Steven Spielberg’s Lincoln both overturns a century of cinematic portrayals of the 16th president of the United States and challenges a decades-long scholarly, if not popular, vision of him as halfhearted and reluctant in his efforts to eradicate slavery. Daniel Day-Lewis doesn’t just portray Lincoln, he inhabits him, giving us not a stick figure but a beleaguered leader whose crafty political genius leads to passage of the 13th Amendment, abolishing slavery. The film restores for our time a vision of Lincoln as a tireless opponent of slavery and, in the process, speaks to the political problems we face as a nation today.
The most important films on historical topics have always been tied to cultural moments, shaping and revealing assumptions about the past. None, of course, has been more controversial than The Birth of a Nation (1915), D.W. Griffith’s silent film about the Civil War and Reconstruction. President Woodrow Wilson supposedly described it as like “writing history with lightning.”
That film is remembered for its second part, which made heroes of white Southern Klansmen “protecting” themselves against radicals and blacks.

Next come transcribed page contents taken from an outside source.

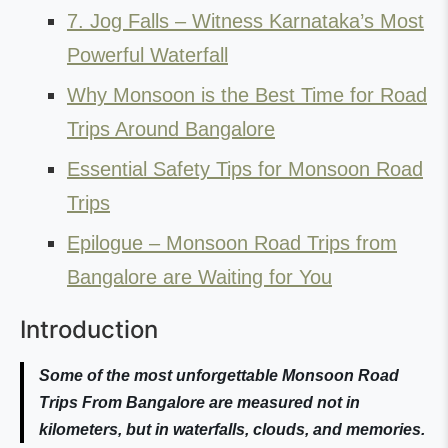
7. Jog Falls – Witness Karnataka’s Most
Powerful Waterfall
Why Monsoon is the Best Time for Road
Trips Around Bangalore
Essential Safety Tips for Monsoon Road
Trips
Epilogue – Monsoon Road Trips from
Bangalore are Waiting for You
Introduction
Some of the most unforgettable Monsoon Road
Trips From Bangalore are measured not in
kilometers, but in waterfalls, clouds, and memories.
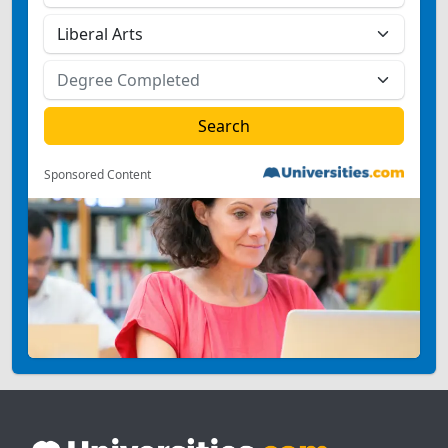
Sponsored Content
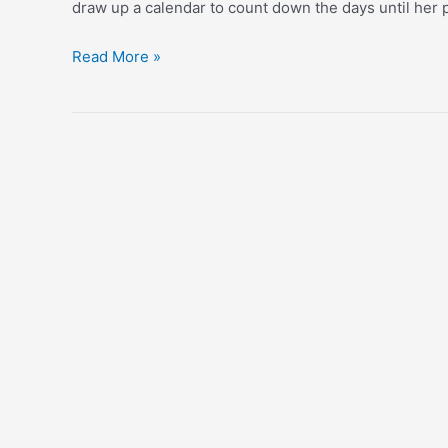
draw up a calendar to count down the days until her 
Donut
Read More »
+
Coffee
Party!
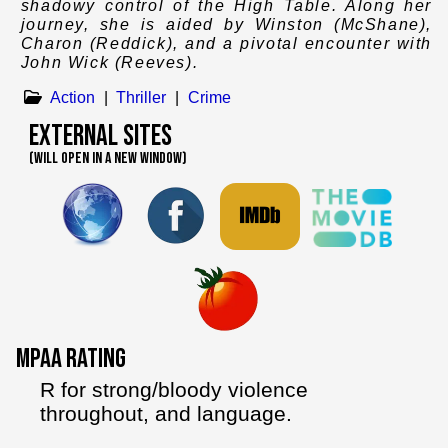
shadowy control of the High Table. Along her
journey, she is aided by Winston (McShane),
Charon (Reddick), and a pivotal encounter with
John Wick (Reeves).
Action
|
Thriller
|
Crime
External Sites
(WILL OPEN IN A NEW WINDOW)
MPAA Rating
R for strong/bloody violence
throughout, and language.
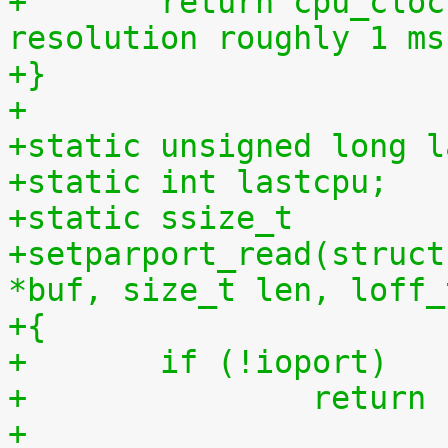
+	return cpu_clock(cpu) >> 27LL;  /* 
resolution roughly 1 ms
+}
+
+static unsigned long l
+static int lastcpu;
+static ssize_t
+setparport_read(struct
*buf, size_t len, loff_
+{
+	if (!ioport)
+		retur
+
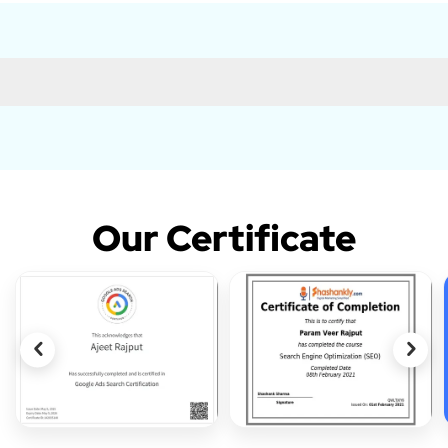
Our Certificate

The less frequently discussed first part offers a portrait of Lincoln (played by Joseph Henabery, who had a long career as a director). There is no reference to Lincoln as an emancipator; rather, he is a friend of the South, whose assassination, depicted in the film, removes his “fostering hand” from the process of Reconstruction.
Griffith came back to Lincoln 15 years later for Abraham Lincoln (1930). It remains the only biopic that attempts to cover the president’s life in its entirety. Played by Walter Huston, from a script co-written by the poet and novelist Stephen Vincent Benét, Lincoln is a man of great physical strength, self-deprecating humor, paralyzing melancholy, and deep ambition. Much is made of his early life, particularly his love for the doomed Ann Rutledge. Once we arrive at the Civil War, slavery is barely mentioned. The theme of Lincoln’s life is that the Union must be preserved, an aphorism stated repeatedly. Griffith reprises the vision of Lincoln as great reconciler. As the war nears its end he says, “I shall deal with them as if they had never been away.”